For the Birds Radio Program: Hawk Ridge Weekend 1988
(Recording of a Bald Eagle)
Last weekend was Hawk Ridge Weekend, bringing bird watchers to the Northland from as far away as Hawaii. Hundreds of birders escaped from the Twin Cities area on a temporary reprieve to thrill to the haunting sight of birds of wilderness gliding on thermals through the open sky. Although the winds were wrong for a big Broad-wing flight, lots of Red-tailed and Sharp-shinned Hawks and Ospreys courteously ignored the south and east winds to show off our little nature reserve to perfection. And along with the abundant sharpies, a crowd-pleasing Kestrel, Goshawk and three Cooper’s Hawks flew into the banding station nets so lots of people could get close looks before they were released.
All the people who come here from so far away to enjoy our natural pleasures make me realize how lucky I am to live here.

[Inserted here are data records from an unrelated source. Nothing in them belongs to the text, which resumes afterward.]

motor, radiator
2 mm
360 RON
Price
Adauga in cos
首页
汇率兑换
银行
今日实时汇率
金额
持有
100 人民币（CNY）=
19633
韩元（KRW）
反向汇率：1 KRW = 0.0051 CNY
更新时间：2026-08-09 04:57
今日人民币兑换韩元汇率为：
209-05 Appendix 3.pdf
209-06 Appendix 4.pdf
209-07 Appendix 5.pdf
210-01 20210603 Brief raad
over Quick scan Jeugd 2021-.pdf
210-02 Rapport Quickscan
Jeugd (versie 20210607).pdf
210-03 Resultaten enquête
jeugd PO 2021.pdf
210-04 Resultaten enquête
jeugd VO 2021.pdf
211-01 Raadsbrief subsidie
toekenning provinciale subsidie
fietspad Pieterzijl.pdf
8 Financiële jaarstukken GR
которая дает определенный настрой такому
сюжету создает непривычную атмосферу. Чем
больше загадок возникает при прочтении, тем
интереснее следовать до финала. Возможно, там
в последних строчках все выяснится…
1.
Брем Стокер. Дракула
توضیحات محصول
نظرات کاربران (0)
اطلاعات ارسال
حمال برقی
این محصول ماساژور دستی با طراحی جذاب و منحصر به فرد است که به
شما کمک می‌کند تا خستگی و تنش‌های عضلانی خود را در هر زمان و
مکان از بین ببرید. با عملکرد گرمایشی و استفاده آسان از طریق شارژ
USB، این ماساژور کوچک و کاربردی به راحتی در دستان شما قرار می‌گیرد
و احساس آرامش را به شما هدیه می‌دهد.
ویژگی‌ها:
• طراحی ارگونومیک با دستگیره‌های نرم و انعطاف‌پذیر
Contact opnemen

We have so many riches in the Northland that we sometimes take it all for granted–like Crex Meadows, that lovely avian Mecca in Northwestern Wisconsin that attracts cranes, geese, and lots of nice warblers and sparrows. It’s a favorite stopover for people coming up from Illinois and southern Wisconsin. People who drove here from west of Grand Rapids talked enthusiastically about Pileated Woodpeckers swooping across the road, and Ruffed Grouse skulking along the highway. And of course everyone noticed our hawks. Broad-wings sitting on telephone poles along the highway, watching for a snake or frog to fuel their flight to Central America. Merlins, more abundant in St. Louis County now than anyone can remember, hunting and calling along Highway 61. Kestrels sitting on the wires in Northern Wisconsin farm country. Turkey Vultures gliding on thermals and updrafts from the Boundary Waters. And of course our supreme hawk, the Bald Eagle. It’s too early for the bulk of our eagle migration, but anyone’s blood is stirred by the sight of a majestic eagle perched atop a spruce tree against a crisp Northland sky–who needs migrants when our local eagles put on such a display?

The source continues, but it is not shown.